Mais tarde e sempre inovador, Raul utilizou-se das influências também do folk, do country e do blues, além de outros ritmos nordestinos e do rock psicodélico.
Ele ocupa a posição 19, na lista dos 100 Maiores Artistas da Música Brasileira, promovida pela Revista Rolling Stone, em 2008.
Sua obra traz canções com mensagens impactantes, que unem protesto e críticas políticas e sociais – com um tom contestador e muitas vezes irônico – a angústias existenciais, misticismo, metafísica e filosofia, com ideais muito particulares.
Mesmo muitos anos após a sua morte, a obra de Raul Seixas continua vivíssima e cultuadíssima, sendo um dos artistas de maior importância da música brasileira, uma lenda nacional. Quem nunca ouviu um “Toca, Raul!” vindo da plateia de qualquer show, em qualquer época?

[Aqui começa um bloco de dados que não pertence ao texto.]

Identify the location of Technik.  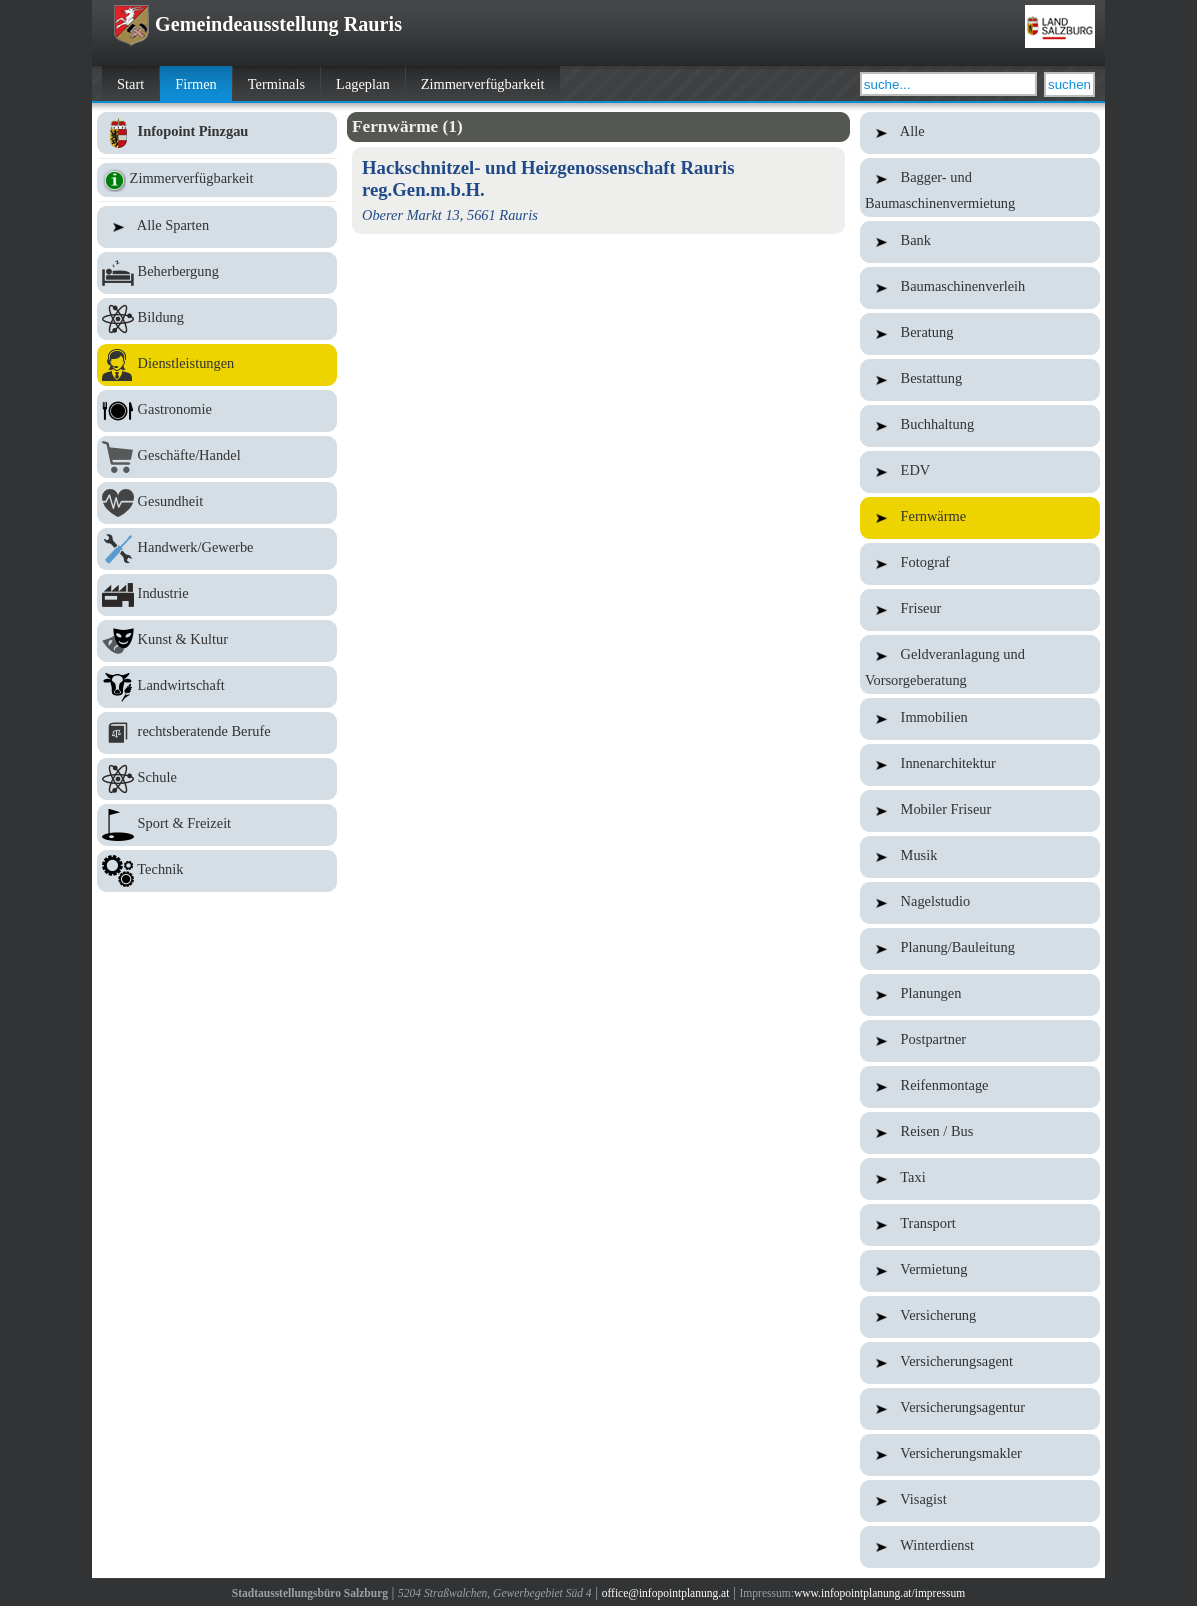 (217, 871).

Agora, vamos entender os sucessos que eternizaram Raul Seixas como o “Maluco Beleza” da música nacional.
Os sucessos de Raul Seixas que o eternizaram como o “Maluco Beleza”
- 1 – Ouro de Tolo
Em 1973, Raul Seixas lançou seu primeiro disco solo, “Krig-Ha, Bandolo!”, que conta com a clássica canção Ouro de Tolo, em que relata em forma de crônica – com uma letra bastante autobiográfica – sobre seu tempo de fome e dificuldades quando chegou de Salvador – sua cidade natal – ao Rio de Janeiro, antes de tornar-se conhecido.
O título da canção, “Ouro de Tolo”, é uma expressão que existe mesmo: há um mineral chamado pirita, que é formado pela união de um átomo de ferro com dois átomos de enxofre. Essa combinação resulta em um metal dourado, mas não tão dourado quanto o ouro.
Só que muitas pessoas não sabem fazer essa diferenciação e – ao longo da história – muita gente comprou a pirita pensando que era ouro, ou então encontrou a pirita na natureza e tentou vender achando que era ouro, daí vem a expressão “Ouro de Tolo”.
Raul Seixas também se inspirou no costume dos falsos alquimistas que, na idade média, prometiam transformar chumbo em ouro, e apresentou uma crítica ácida sobre os sonhos e anseios patéticos da sociedade, em uma letra repleta de críticas sociais e econômicas.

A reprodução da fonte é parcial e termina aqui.